I didn't realize that there were so many causes of hair loss in dogs. When I was a kid one of our dogs lost some of her fur. I don't remember the cause, but it was treatable.

At September 29, 2018 at 7:02 PM , Blogger Jana Rade said...

Did they figure out what was causing it?

At September 29, 2018 at 7:03 PM , Blogger Jana Rade said...

Allergies can be very hard to manage. Environmental? Might be a good idea to consider immunotherapy.

At September 29, 2018 at 7:03 PM , Blogger Jana Rade said...

Well, as unsightly and disturbing hair loss looks, unless it has a sinister cause behind it, it is often more frustrating than scary.

At September 29, 2018 at 7:04 PM , Blogger Jana Rade said...

I'm glad you figured out how to keep allergies under control; it's definitely not easy.

At September 29, 2018 at 7:06 PM , Blogger Jana Rade said...

There are always more potential causes than meets the eye. That's why jumping to conclusions about most things is dangerous and self-designed treatments often ineffective.

At September 30, 2018 at 2:42 PM , Blogger Irene McHugh @ said...

I'm incredibly thankful that we have not had any hair loss issues with Bernie. Good to know, though, that there are a variety of reasons for hair loss and not to panic immediately.

At September 30, 2018 at 4:37 PM , Blogger M Dawson said...

Our cats lose chair sometimes due to a chronic flea allergy so I would definitely have alarm bells going off if a pup lost a lot of hair! I would have them run every test in the world I could to find the cause!

At September 30, 2018 at 5:53 PM , Blogger Impurrfect Life said...

Interesting post. I always learn something new. I suspected that alopecia in dogs would be due to parasites or infection but not hormonal causes too. Who knew?!

At September 30, 2018 at 8:29 PM , Blogger Sweet Purrfections said...

Very interesting. My mom's dog has places where he's chewed/licked off his fur. We believe it's allergies, but not sure. I'm not impressed with her vet but can't convince her to change to another.

At October 1, 2018 at 5:44 PM , Blogger FiveSibesMom said...

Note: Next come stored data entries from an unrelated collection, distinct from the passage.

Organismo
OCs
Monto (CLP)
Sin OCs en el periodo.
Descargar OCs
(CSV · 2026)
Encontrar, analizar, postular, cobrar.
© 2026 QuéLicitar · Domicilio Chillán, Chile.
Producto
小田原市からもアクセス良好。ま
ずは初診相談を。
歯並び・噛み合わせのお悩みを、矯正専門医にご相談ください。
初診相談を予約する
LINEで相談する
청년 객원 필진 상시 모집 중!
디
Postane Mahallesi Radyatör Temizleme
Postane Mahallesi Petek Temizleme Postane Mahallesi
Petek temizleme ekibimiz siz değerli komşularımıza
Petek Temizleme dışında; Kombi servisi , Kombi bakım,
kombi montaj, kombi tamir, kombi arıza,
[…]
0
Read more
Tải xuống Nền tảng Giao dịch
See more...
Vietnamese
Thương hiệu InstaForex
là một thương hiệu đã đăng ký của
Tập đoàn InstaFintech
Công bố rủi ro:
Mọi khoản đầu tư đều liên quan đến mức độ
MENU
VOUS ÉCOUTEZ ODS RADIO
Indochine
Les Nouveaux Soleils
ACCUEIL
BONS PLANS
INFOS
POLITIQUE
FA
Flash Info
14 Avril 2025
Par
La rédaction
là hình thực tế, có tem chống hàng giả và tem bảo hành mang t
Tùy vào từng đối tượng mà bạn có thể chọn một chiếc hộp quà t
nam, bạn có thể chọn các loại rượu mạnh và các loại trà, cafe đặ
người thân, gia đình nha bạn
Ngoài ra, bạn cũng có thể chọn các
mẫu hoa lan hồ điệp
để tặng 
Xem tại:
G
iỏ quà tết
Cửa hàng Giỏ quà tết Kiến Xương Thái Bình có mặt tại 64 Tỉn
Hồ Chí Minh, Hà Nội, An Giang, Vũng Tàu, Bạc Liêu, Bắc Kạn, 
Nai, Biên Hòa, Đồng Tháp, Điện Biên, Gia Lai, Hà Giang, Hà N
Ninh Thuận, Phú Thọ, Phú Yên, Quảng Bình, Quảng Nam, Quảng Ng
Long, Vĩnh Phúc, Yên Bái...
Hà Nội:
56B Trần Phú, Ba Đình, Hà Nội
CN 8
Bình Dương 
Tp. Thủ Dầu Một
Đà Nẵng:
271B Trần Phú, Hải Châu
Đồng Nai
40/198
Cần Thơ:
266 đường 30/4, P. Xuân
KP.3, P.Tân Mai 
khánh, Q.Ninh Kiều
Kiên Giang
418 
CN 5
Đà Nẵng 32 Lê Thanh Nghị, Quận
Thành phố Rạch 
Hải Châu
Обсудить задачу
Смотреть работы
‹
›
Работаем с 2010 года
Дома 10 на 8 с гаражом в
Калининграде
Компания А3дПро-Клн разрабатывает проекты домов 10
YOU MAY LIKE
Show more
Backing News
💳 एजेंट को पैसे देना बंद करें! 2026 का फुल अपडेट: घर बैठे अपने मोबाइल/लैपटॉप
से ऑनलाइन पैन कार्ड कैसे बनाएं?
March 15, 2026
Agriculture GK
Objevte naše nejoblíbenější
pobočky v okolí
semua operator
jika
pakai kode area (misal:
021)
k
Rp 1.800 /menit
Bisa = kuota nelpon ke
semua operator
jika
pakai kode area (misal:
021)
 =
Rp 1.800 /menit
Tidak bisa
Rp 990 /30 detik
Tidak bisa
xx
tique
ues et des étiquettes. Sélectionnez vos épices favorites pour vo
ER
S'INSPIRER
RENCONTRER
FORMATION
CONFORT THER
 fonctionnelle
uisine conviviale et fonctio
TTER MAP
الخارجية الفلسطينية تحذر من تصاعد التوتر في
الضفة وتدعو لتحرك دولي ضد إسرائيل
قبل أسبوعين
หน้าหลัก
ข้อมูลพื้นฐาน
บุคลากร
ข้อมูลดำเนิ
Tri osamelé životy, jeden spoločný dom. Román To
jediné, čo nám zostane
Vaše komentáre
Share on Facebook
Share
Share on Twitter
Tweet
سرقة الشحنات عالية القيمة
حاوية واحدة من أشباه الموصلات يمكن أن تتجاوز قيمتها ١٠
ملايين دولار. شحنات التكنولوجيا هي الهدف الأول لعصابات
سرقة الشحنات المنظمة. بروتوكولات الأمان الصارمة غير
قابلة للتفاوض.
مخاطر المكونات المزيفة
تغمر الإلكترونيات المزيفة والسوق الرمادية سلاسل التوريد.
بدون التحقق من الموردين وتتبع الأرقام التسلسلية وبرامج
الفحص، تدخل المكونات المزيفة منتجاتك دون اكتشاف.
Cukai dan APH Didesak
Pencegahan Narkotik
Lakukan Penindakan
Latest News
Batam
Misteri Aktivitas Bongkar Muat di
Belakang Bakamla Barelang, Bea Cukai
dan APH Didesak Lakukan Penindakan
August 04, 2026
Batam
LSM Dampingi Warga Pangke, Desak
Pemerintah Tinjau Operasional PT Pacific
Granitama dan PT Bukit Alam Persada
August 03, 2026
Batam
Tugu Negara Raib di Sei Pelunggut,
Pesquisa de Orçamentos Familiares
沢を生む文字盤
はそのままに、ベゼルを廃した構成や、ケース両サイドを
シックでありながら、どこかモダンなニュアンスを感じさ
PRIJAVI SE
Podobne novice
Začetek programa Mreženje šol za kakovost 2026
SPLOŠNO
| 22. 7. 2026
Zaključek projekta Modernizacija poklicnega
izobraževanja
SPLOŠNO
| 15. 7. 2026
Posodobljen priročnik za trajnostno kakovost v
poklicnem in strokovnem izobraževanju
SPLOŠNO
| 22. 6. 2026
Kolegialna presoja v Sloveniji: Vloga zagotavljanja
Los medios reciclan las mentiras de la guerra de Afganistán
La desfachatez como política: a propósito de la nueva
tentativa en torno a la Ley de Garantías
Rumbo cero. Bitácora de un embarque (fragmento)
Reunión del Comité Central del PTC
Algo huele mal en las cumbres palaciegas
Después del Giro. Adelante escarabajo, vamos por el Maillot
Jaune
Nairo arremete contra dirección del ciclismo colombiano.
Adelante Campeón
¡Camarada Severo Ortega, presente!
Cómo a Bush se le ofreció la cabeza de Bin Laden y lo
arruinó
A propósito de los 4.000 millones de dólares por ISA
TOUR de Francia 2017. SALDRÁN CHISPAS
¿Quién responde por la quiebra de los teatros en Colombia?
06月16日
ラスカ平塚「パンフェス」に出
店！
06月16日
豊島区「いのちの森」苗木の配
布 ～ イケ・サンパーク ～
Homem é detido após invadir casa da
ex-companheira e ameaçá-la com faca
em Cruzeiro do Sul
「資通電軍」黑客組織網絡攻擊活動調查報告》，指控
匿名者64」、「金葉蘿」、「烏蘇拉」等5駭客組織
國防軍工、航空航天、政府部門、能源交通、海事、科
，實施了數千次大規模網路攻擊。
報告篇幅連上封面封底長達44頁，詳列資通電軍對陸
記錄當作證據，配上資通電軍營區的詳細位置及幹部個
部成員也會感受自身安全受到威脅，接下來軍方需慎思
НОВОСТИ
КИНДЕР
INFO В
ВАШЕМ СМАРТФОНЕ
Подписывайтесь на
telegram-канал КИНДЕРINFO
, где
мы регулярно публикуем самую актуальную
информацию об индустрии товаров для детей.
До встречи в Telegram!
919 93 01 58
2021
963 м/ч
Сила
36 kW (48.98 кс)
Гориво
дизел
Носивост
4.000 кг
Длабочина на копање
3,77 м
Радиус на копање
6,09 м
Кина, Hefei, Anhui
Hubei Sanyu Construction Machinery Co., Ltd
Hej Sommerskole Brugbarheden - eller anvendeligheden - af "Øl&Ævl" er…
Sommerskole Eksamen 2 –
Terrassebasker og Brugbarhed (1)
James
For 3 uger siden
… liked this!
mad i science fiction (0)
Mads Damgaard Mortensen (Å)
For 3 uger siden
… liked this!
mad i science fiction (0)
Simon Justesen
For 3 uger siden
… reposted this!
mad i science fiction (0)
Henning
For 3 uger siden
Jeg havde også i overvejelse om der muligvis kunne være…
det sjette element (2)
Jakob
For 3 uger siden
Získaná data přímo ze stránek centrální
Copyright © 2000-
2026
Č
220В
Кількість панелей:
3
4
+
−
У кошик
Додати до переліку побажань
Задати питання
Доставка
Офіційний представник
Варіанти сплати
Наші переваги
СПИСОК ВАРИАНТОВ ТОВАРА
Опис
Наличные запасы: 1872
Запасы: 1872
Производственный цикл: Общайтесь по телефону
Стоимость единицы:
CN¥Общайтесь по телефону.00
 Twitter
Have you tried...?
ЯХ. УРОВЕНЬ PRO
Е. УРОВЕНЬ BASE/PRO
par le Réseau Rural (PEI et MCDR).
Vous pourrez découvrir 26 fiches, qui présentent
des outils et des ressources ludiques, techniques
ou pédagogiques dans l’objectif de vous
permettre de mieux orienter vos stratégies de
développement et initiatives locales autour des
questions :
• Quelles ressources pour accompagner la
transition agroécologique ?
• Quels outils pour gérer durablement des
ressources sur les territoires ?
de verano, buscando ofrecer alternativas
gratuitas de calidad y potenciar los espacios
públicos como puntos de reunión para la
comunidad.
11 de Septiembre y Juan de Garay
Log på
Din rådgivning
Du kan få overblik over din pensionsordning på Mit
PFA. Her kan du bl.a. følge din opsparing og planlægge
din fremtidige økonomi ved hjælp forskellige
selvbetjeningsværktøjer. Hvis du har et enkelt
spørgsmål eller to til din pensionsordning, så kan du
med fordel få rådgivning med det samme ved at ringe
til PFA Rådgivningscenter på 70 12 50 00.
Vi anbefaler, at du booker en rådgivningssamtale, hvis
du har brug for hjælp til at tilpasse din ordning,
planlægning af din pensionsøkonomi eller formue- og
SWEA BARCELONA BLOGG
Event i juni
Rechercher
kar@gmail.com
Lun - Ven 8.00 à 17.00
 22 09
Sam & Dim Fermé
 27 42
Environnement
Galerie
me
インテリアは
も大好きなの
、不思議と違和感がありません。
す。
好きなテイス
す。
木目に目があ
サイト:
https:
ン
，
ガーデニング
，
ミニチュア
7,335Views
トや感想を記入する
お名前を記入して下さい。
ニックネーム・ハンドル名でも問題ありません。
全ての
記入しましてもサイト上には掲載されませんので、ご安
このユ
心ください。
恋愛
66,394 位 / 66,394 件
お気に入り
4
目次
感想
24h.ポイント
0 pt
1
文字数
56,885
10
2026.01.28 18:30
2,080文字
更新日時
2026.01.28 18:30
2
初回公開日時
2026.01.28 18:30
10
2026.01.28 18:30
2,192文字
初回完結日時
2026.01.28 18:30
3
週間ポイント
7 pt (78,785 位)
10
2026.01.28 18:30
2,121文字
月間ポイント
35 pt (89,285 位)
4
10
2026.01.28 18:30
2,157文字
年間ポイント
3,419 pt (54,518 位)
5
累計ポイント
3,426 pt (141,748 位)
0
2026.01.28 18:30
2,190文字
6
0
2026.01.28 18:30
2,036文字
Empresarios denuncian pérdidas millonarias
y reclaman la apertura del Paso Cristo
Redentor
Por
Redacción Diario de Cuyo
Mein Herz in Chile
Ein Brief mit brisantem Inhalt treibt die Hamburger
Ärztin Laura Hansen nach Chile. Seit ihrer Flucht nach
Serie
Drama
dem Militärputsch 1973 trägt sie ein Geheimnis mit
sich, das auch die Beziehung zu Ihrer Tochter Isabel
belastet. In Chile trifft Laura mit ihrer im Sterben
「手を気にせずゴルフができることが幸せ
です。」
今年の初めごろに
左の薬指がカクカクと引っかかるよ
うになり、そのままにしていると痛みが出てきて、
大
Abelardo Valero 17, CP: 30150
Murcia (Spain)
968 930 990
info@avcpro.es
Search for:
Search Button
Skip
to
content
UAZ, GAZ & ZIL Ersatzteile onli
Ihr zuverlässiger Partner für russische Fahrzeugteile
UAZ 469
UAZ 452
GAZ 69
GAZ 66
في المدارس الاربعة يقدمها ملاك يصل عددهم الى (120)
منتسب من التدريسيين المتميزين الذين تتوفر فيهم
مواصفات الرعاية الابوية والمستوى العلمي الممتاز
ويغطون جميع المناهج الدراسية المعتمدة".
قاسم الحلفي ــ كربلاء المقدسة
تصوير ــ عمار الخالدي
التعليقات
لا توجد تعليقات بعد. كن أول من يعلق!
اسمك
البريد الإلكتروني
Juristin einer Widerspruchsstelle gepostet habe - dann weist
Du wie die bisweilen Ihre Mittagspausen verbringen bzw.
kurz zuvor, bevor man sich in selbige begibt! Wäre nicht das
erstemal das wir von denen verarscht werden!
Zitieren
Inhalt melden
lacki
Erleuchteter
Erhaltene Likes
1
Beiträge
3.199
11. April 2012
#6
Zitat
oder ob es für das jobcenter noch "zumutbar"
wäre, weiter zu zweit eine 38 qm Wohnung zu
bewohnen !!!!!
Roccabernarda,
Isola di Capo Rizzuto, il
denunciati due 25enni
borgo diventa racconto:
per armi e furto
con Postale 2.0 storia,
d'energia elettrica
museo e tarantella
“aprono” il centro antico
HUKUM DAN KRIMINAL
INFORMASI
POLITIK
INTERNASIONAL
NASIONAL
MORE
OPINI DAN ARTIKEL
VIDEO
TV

This is such a timely post for me as my 13.5 year old girl is going through just this...a Husky who never even had a hot spot, she suddenly had several bald patches. Totally unnerved me! One of them did become infected and she was diagnosed with a staph infection of the skin, most likely due to bacteria from a scratch after a very humid and wet summer and being a double-coated dog who went from swimming in their pool to the a/c, kicked up some issues. She is on a (miracle) spray and oral antibiotics (just took her last one today), so paws all crossed here that she will stay on the mend. She does have hypothyroidism, also, for which she is on medicine for. A guess a perfect storm developed to create these issues. I am also Pinning this over on my board to share!

At October 2, 2018 at 10:15 AM , Blogger Jana Rade said...

A scratch under perfect conditions would surely do it. The follicle infection Jasmine had didn't look like a hotspot either. It was under the skin surface.